(Records provided Opens)

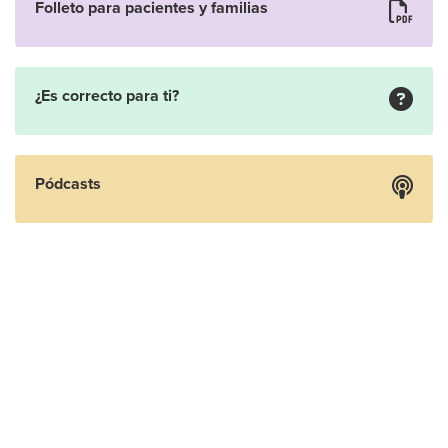
Folleto para pacientes y familias
¿Es correcto para ti?
Pódcasts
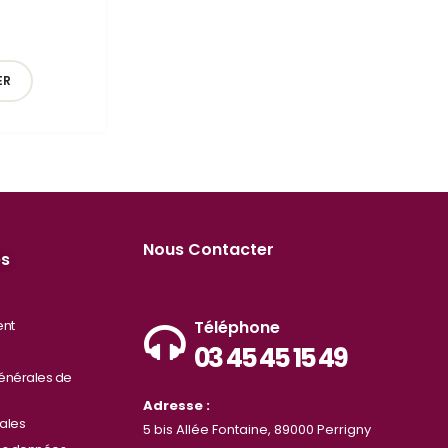
ER
Nous Contacter
es
ent
Téléphone
03 45 45 15 49
énérales de
Adresse :
ales
5 bis Allée Fontaine, 89000 Perrigny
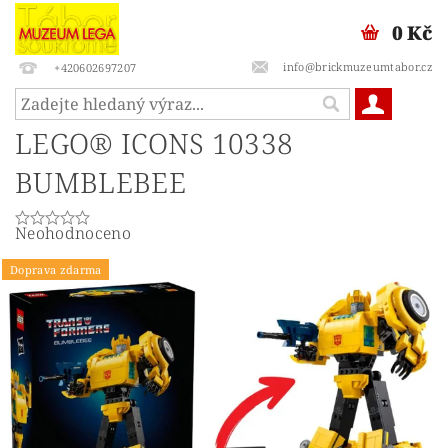
0 Kč
info@brickmuzeumtabor.cz
+420602697207
LEGO® ICONS 10338
BUMBLEBEE
Neohodnoceno
Doprava zdarma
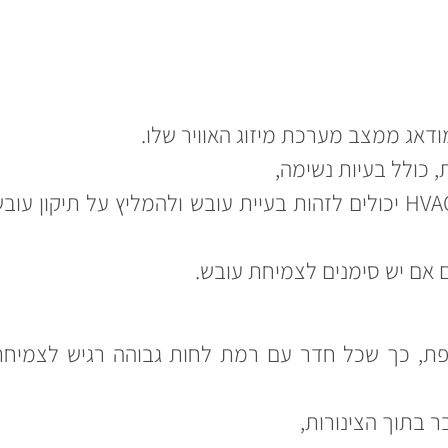
ודאג ממצב מערכת מיזוג האוויר שלו.
, כולל בעיות נשימה,
ועלול לפגוע ברכיבי מערכת מיזוג האוויר. פקחי HVAC יכולים לזהות בעיית עובש ולהמליץ על תיקון עו
ם אם יש סימנים לצמיחת עובש.
פת, כך שכל חדר עם רמת לחות גבוהה רגיש לצמיחת
 בתוך הצינורות,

(Records provided Closes)

What to produce — The job here is to retype the data exactly, with no pictures included.

Exercise answer —
Folleto para pacientes y familias
¿Es correcto para ti?
Pódcasts
ER
Nous Contacter
es
ent
Téléphone
03 45 45 15 49
énérales de
Adresse :
ales
5 bis Allée Fontaine, 89000 Perrigny
0 Kč
info@brickmuzeumtabor.cz
+420602697207
LEGO® ICONS 10338
BUMBLEBEE
Neohodnoceno
Doprava zdarma
ודאג ממצב מערכת מיזוג האוויר שלו.
, כולל בעיות נשימה,
ועלול לפגוע ברכיבי מערכת מיזוג האוויר. פקחי HVAC יכולים לזהות בעיית עובש ולהמליץ על תיקון עו
ם אם יש סימנים לצמיחת עובש.
פת, כך שכל חדר עם רמת לחות גבוהה רגיש לצמיחת
 בתוך הצינורות,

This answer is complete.